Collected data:

────────────────────

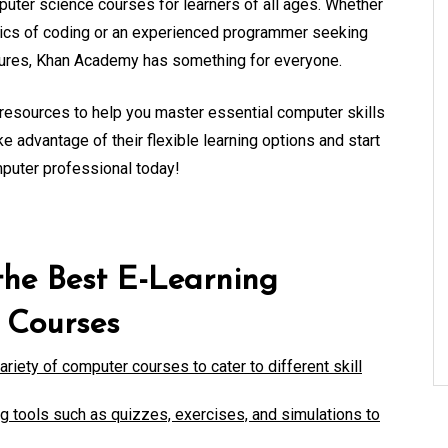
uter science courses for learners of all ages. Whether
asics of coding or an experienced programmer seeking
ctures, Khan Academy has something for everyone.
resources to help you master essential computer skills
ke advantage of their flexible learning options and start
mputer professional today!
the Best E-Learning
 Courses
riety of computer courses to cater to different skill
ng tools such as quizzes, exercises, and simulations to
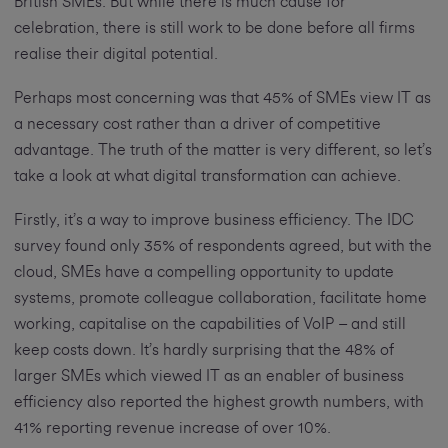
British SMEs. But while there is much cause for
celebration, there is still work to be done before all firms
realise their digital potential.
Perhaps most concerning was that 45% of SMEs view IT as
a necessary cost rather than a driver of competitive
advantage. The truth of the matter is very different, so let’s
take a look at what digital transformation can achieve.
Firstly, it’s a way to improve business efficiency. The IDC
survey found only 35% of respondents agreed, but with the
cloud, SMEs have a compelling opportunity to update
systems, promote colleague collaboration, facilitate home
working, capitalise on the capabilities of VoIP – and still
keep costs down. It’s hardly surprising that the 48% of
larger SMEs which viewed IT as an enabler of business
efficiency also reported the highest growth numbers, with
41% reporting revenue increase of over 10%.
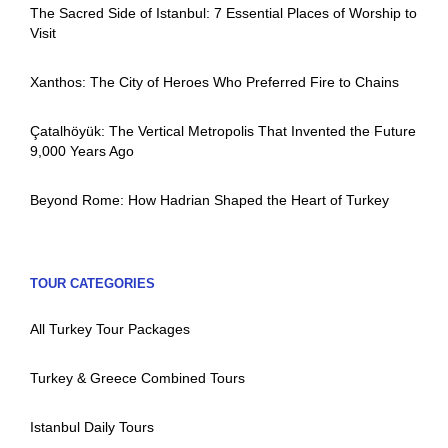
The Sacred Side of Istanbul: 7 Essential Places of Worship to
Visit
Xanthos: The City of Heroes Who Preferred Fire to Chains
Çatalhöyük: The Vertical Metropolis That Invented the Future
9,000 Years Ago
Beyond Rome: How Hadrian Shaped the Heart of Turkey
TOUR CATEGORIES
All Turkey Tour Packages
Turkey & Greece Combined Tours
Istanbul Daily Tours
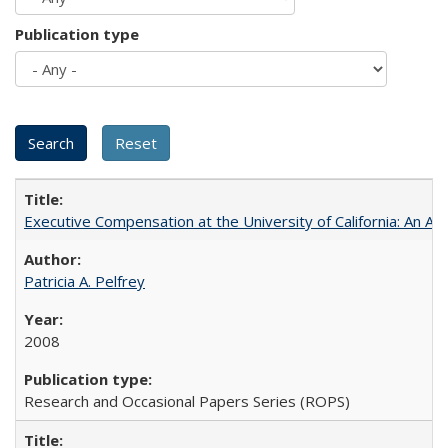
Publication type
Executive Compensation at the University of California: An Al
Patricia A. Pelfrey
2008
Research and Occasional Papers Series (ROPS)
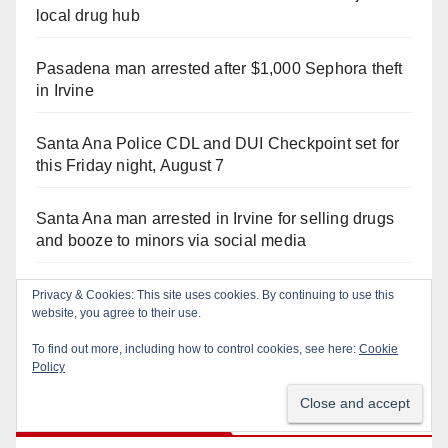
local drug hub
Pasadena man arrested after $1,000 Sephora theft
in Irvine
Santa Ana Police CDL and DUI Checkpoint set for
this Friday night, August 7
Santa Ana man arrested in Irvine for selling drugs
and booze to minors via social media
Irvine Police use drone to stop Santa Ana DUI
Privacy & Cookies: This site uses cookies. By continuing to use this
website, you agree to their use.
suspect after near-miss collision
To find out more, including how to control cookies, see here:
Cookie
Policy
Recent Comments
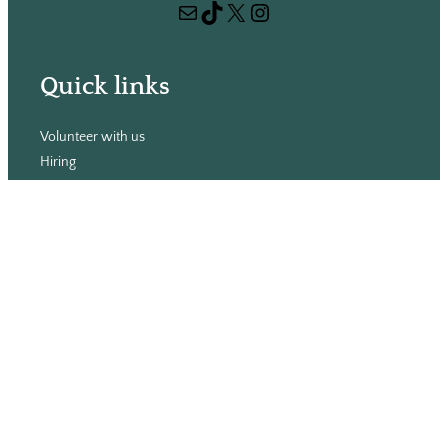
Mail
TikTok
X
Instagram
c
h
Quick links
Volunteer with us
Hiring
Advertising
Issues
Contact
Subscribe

────────────────────

→ **YOUR ASSIGNMENT**: All entries above must be duplicated exactly; please omit any picture they hold.

→ **RESPONSE BOX**:
uter science courses for learners of all ages. Whether
asics of coding or an experienced programmer seeking
ctures, Khan Academy has something for everyone.
resources to help you master essential computer skills
ke advantage of their flexible learning options and start
mputer professional today!
the Best E-Learning
 Courses
riety of computer courses to cater to different skill
ng tools such as quizzes, exercises, and simulations to
British SMEs. But while there is much cause for
celebration, there is still work to be done before all firms
realise their digital potential.
Perhaps most concerning was that 45% of SMEs view IT as
a necessary cost rather than a driver of competitive
advantage. The truth of the matter is very different, so let’s
take a look at what digital transformation can achieve.
Firstly, it’s a way to improve business efficiency. The IDC
survey found only 35% of respondents agreed, but with the
cloud, SMEs have a compelling opportunity to update
systems, promote colleague collaboration, facilitate home
working, capitalise on the capabilities of VoIP – and still
keep costs down. It’s hardly surprising that the 48% of
larger SMEs which viewed IT as an enabler of business
efficiency also reported the highest growth numbers, with
41% reporting revenue increase of over 10%.
The Sacred Side of Istanbul: 7 Essential Places of Worship to
Visit
Xanthos: The City of Heroes Who Preferred Fire to Chains
Çatalhöyük: The Vertical Metropolis That Invented the Future
9,000 Years Ago
Beyond Rome: How Hadrian Shaped the Heart of Turkey
TOUR CATEGORIES
All Turkey Tour Packages
Turkey & Greece Combined Tours
Istanbul Daily Tours
Publication type
Executive Compensation at the University of California: An Al
Patricia A. Pelfrey
2008
Research and Occasional Papers Series (ROPS)
local drug hub
Pasadena man arrested after $1,000 Sephora theft
in Irvine
Santa Ana Police CDL and DUI Checkpoint set for
this Friday night, August 7
Santa Ana man arrested in Irvine for selling drugs
and booze to minors via social media
Irvine Police use drone to stop Santa Ana DUI
Privacy & Cookies: This site uses cookies. By continuing to use this
website, you agree to their use.
suspect after near-miss collision
To find out more, including how to control cookies, see here:
Cookie
Policy
Recent Comments
Mail
TikTok
X
Instagram
c
h
Quick links
Volunteer with us
Hiring
Advertising
Issues
Contact
Subscribe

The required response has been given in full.